Japanese language education is one of the most important aspects of preparing to accept more foreign workers, as the government desires to do to alleviate labor shortages. It is difficult to live in Japan without a basic command of the Japanese language including the ability to conduct daily conversation.
Yet the government does not incorporate this issue in its draft bill amending the Immigration Control and Refugee Recognition Act to open the country's doors further to workers from overseas. The government intends to use a Justice Ministry directive to address the matter in the future, but this approach is unreliable.
The revised immigration act would introduce two new residency statuses for additional foreign workers. One of them, "category 1," would require its holders to be able to understand more than day-to-day Japanese. This requirement would not apply to applicants with three years or more of experience as a technical intern trainee in government-backed programs. The administration of Prime Minister Shinzo Abe estimates that many of the approximately 274,000 technical trainees in Japan at the end of 2017 would try to obtain the "category 1" status.
What is the government's real intention on this issue? We suspect that the administration wants the foreign workers to learn the language while they are still going through the trainee program because that would minimize the cost.
The trainee program was originally designed to transfer Japanese technology and know-how to developing countries by offering people from those nations a chance to receive training in Japan. But in reality, the program forces trainees to undergo long working hours at low pay.

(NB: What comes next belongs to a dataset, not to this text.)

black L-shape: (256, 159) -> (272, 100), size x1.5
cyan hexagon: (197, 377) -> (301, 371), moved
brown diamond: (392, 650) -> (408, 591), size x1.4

The trainee program does not offer sufficient language education courses. We understand that some officials of overseeing organizations for industries accepting the foreigners double as teachers when Japanese language schools cannot dispatch instructors.
According to an interview survey conducted by the Ministry of Land, Infrastructure, Transport and Tourism targeting trainees in the construction sector, some respondents had only questionable Japanese languages skills and were not allowed to work.

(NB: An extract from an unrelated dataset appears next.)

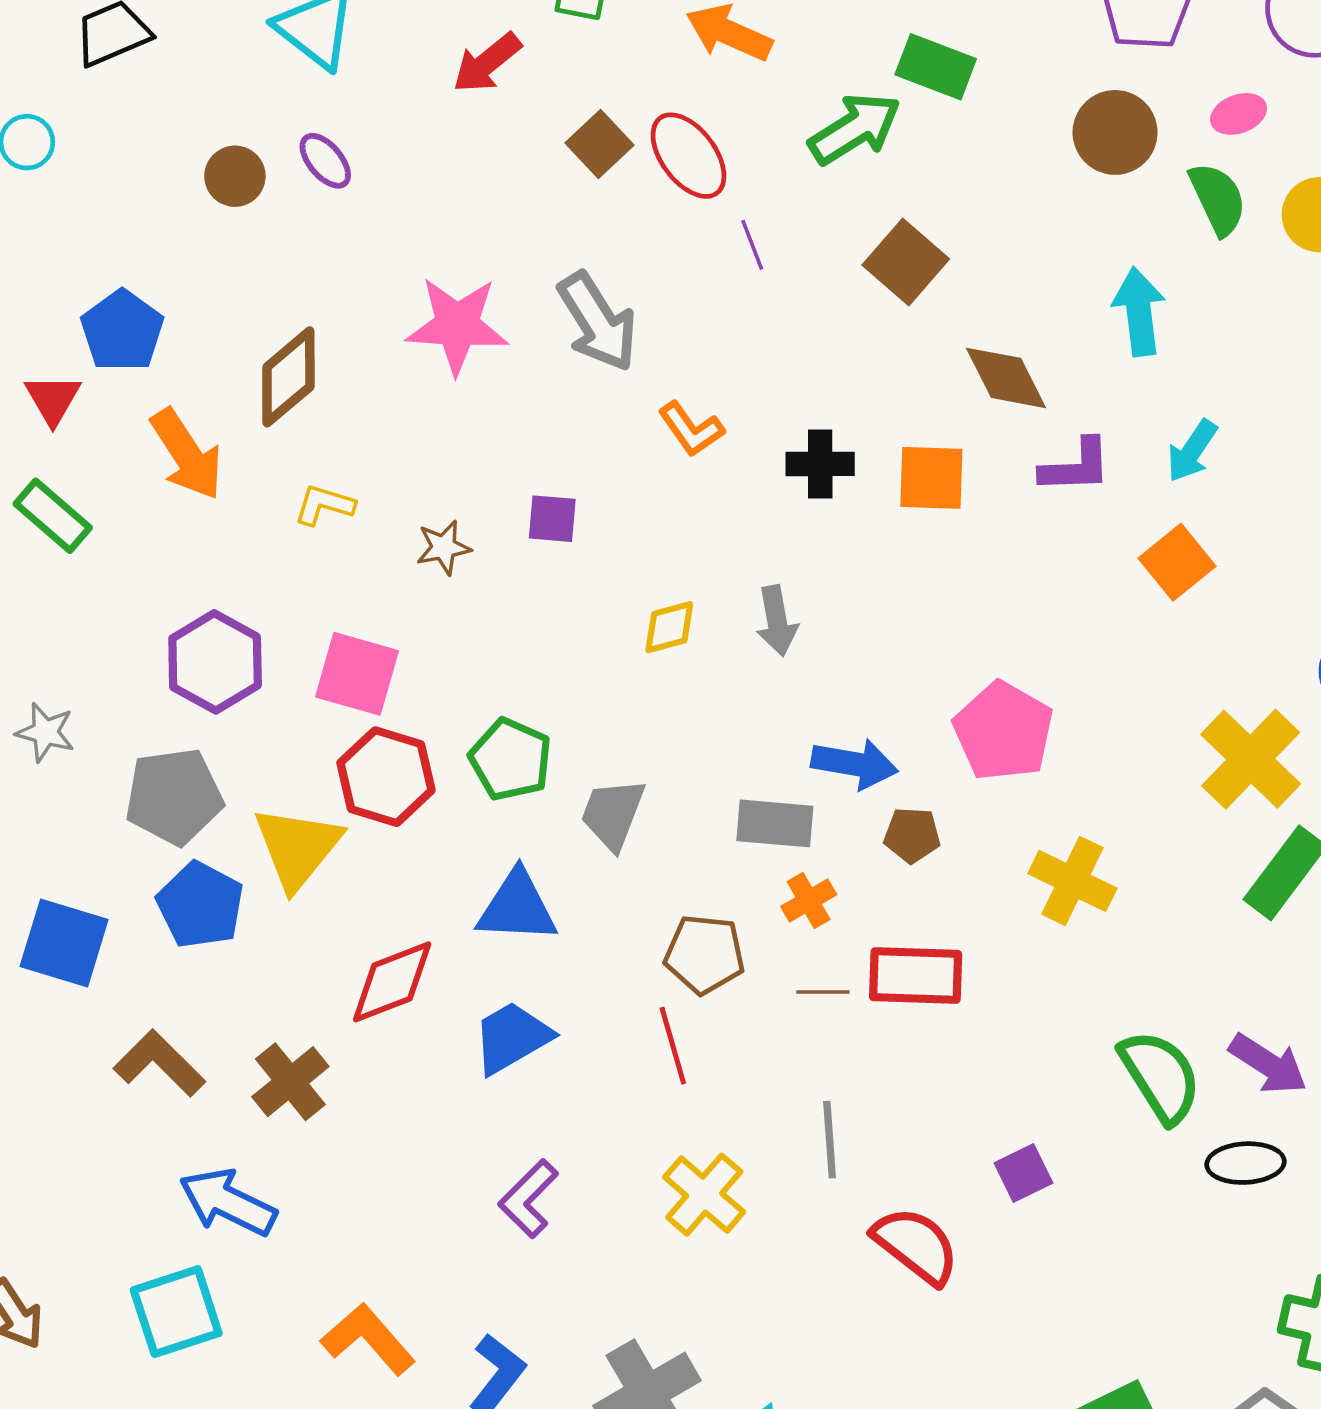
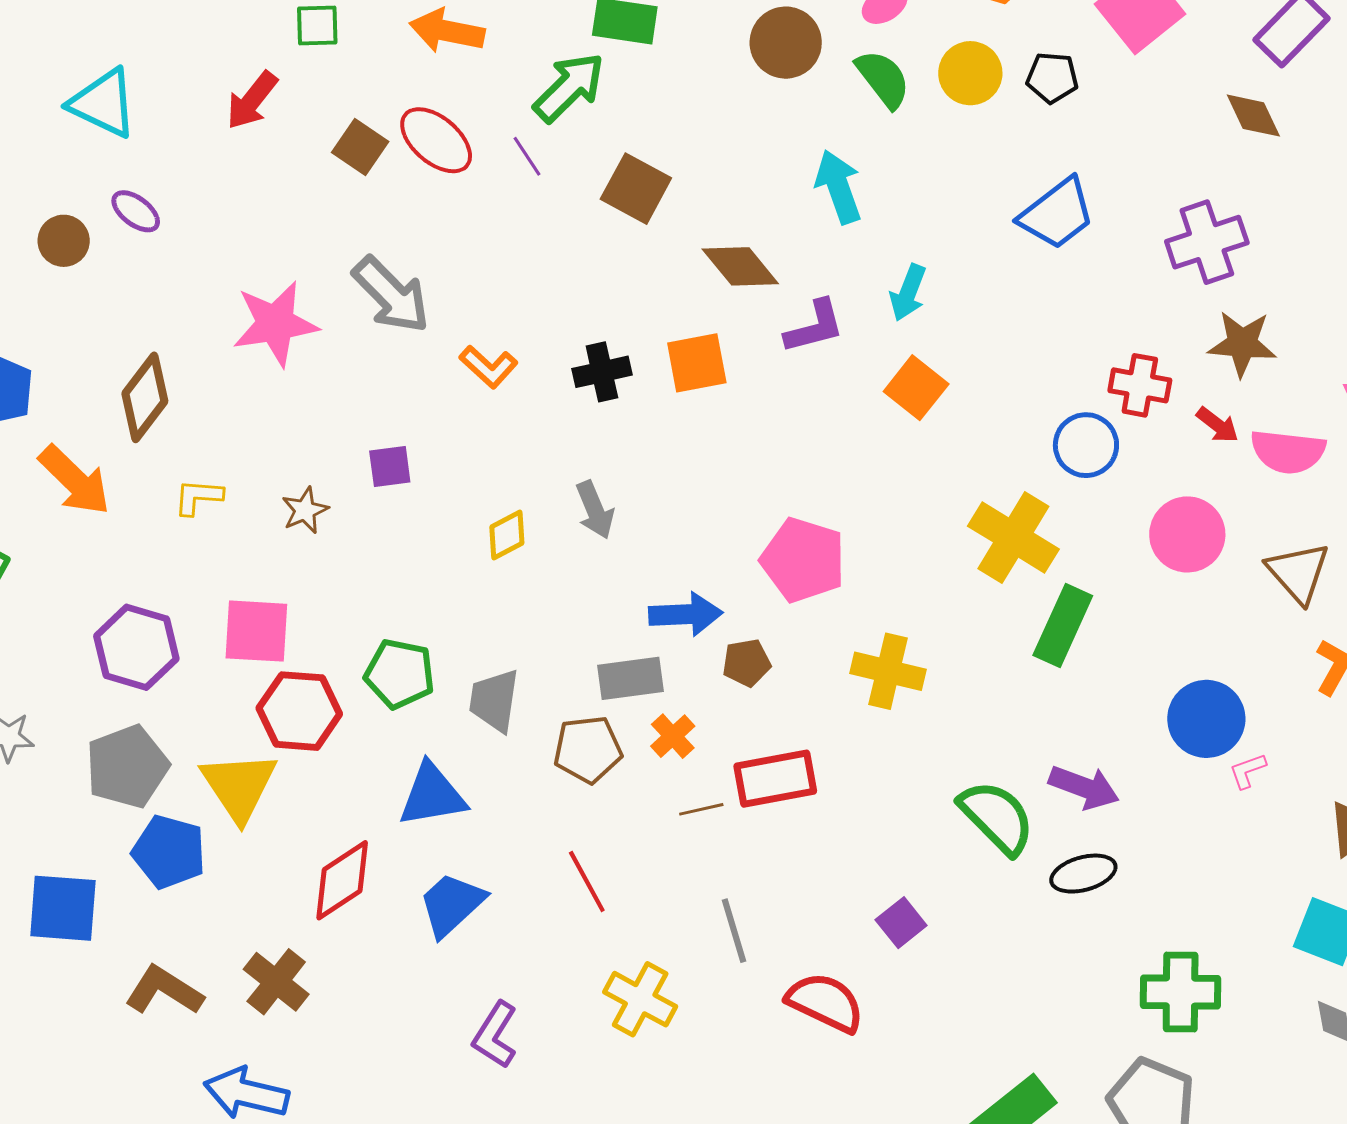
purple line: (752, 245) -> (527, 156), moved
brown pentagon: (705, 954) -> (588, 749), moved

Category 1 residency status holders can stay in Japan for up to five years. It's a long period of time, and they need education from specialist educational bodies, including some 700 Japanese languages schools across the nation.
Japanese language institutions are mushrooming in tandem with a growing number of foreign workers. But teachers' salaries are low and turnover rates are high. Overall, we apparently need more teachers.

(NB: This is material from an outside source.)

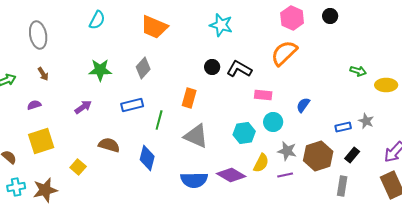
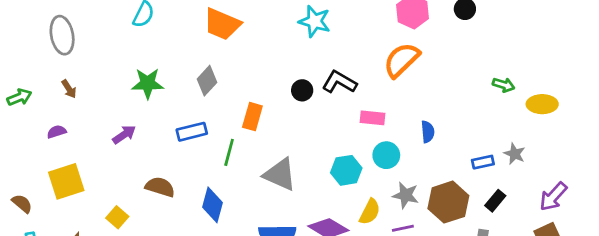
black circle: (212, 67) -> (302, 90), moved
orange rectangle: (189, 98) -> (252, 117), moved
blue semicircle: (303, 105) -> (428, 132), turned 140

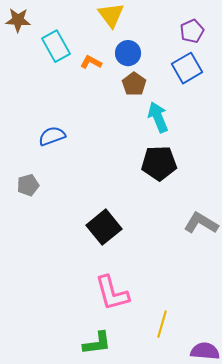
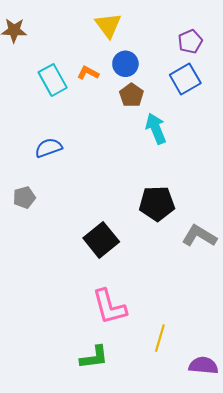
cyan rectangle: (56, 46) -> (53, 80), moved
black pentagon: (159, 163) -> (157, 203), moved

To improve the quality of education and make teachers stay longer at their schools, the government plans to introduce a public license for Japanese language instructors. However, that alone is not enough.
Japanese language education has been carried out by local governments and regional nonprofit organizations, and little support has been extended to them.
The government must allocate necessary financial resources to create a system to back up Japanese language education. The measure must come alongside the planned expansion of the foreign workforce in Japan.